On October 20, 2020, Facebook released the newest version of React, React 17.

With React overtaking Angular for 2nd most popular Web Framework, React 17 is an important milestone in their growth.

In their release statement, they humorously refer to the new version by the headline, "No New Features".

Simply put, there’s nothing new that we as developers get to use, but the new release has been optimized to work better with both future releases of React, and with a broader range of JavaScript packages that run on the same document.

The following are other pieces of helpful information to understand the new release.

High Level Changes

Partial upgrade support

Simply put, when React 18 comes out, if some of your components need to stay on React 17, they can.

Think optional but specific react versions per component, rather than only allowing the one React version set in package.json.

React will honor (with a little setup folder level package.json files.

├── src
│   ├── 2.0
│   │   └── package.json
│   └── 1.0
│       └── package.json
├── package.json
└── README.md

Supports the latest version of JSX

The latest version of JSX, the primary way React describes the UI layer, has been updated to run without the need to import React.

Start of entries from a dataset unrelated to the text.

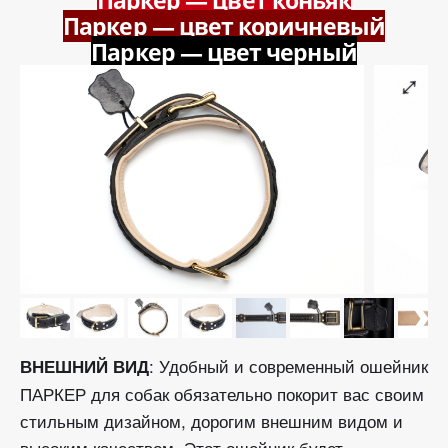
Паркер — цвет коричневый
Паркер — цвет черный
: Удобный и современный ошейник
ВНЕШНИЙ ВИД
ПАРКЕР для собак обязательно покорит вас своим
стильным дизайном, дорогим внешним видом и
высоким качеством. Этот ошейник будет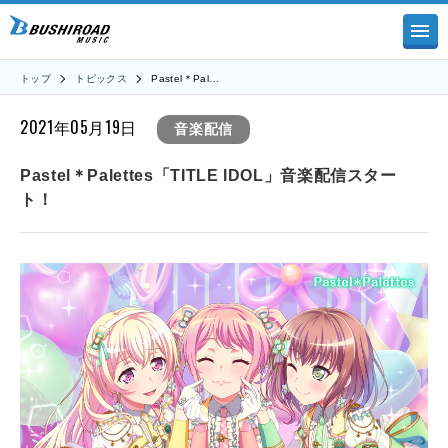
トップ
トピックス
Pastel＊Pal…
2021年05月19日
音楽配信
Pastel＊Palettes「TITLE IDOL」音楽配信スター
ト！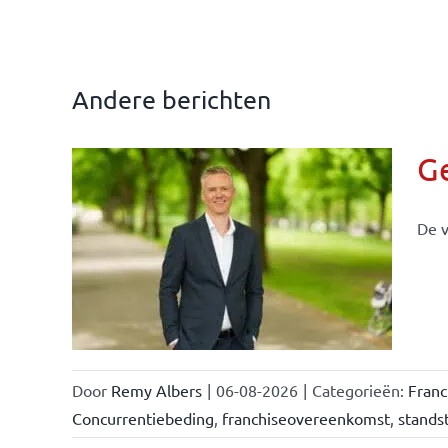
Andere berichten
G
De v
llen
eiten
Door
Remy Albers
|
06-08-2026
|
Categorieën:
Fran
Concurrentiebeding
,
franchiseovereenkomst
,
standst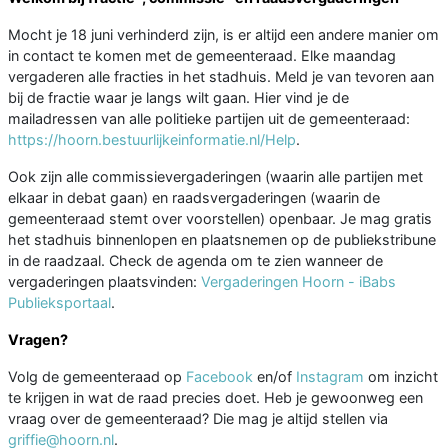
Mocht je 18 juni verhinderd zijn, is er altijd een andere manier om
in contact te komen met de gemeenteraad. Elke maandag
vergaderen alle fracties in het stadhuis. Meld je van tevoren aan
bij de fractie waar je langs wilt gaan. Hier vind je de
mailadressen van alle politieke partijen uit de gemeenteraad:
https://hoorn.bestuurlijkeinformatie.nl/Help
.
Ook zijn alle commissievergaderingen (waarin alle partijen met
elkaar in debat gaan) en raadsvergaderingen (waarin de
gemeenteraad stemt over voorstellen) openbaar. Je mag gratis
het stadhuis binnenlopen en plaatsnemen op de publiekstribune
in de raadzaal. Check de agenda om te zien wanneer de
vergaderingen plaatsvinden:
Vergaderingen Hoorn - iBabs
Publieksportaal
.
Vragen?
Volg de gemeenteraad op
Facebook
en/of
Instagram
om inzicht
te krijgen in wat de raad precies doet. Heb je gewoonweg een
vraag over de gemeenteraad? Die mag je altijd stellen via
griffie@hoorn.nl
.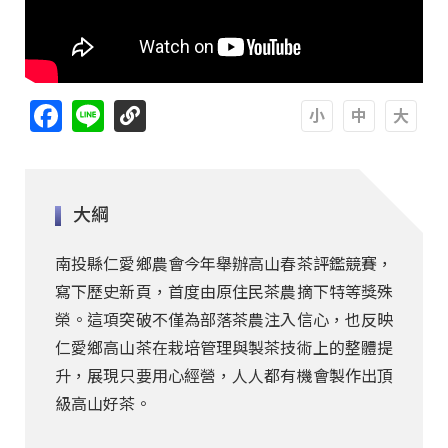
Facebook
Line
A
A
A
大綱
南投縣仁愛鄉農會今年舉辦高山春茶評鑑競賽，
寫下歷史新頁，首度由原住民茶農摘下特等獎殊
榮。這項突破不僅為部落茶農注入信心，也反映
仁愛鄉高山茶在栽培管理與製茶技術上的整體提
升，展現只要用心經營，人人都有機會製作出頂
級高山好茶。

By adding support for the latest version of JSX into React 17, you may see your bundle size drop.

Previously, if you imported React into a component that inevitably didn't end up using it:

import React from "react"

function App() {
  return <strong>Nextlink Labs</strong>
}

JSX would still end up needing to bundle react into the plain Javascript that it rendered:

import React from "react"

function App() {
  return React.createElement("strong", null, "Nextlink Labs")
}

On React 17, the same component will get bundled up as:

import { jsx as _jsx } from "react/jsx-runtime"

function App() {
  return _jsx("strong", { children: "Nextlink Labs" })
}

Which results in a smaller bundle size

Supports nesting multiple react apps on the same HTML document

Event hooks now hook in to the root of the react app rather than hooking directly to the document.

This change was necessary to support nesting multiple react apps.

Previously, events could inappropriately bubble up to the wrong components because React was hooked to the document and not to the root element.

React Hook change image description

Updated console stack traces

React console stack traces have been notoriously vague.

While not giving any direct examples other than the source, we can expect to see an improvement to the components that get printed out.

Breaking Changes

While there were no major breaking changes, there a few minor adjustments

  • The onScroll event no longer bubbles up from child to parent component.

  • React onFocus and onBlur events have switched to using the native focusin and focusout.

  • Capture phase events (e.g. onClickCapture) now use real browser capture phase listeners.

  • The onEffect cleanup function now always runs asynchronously. For example, if the component is unmounting, the cleanup runs after the screen has been updated.

Conclusion

While not feature rich, React 17 is an important release.

It offers support for multiple react apps on the same HTML document, options for partial upgrades, support for the latest version of TSX, and updated console stack traces.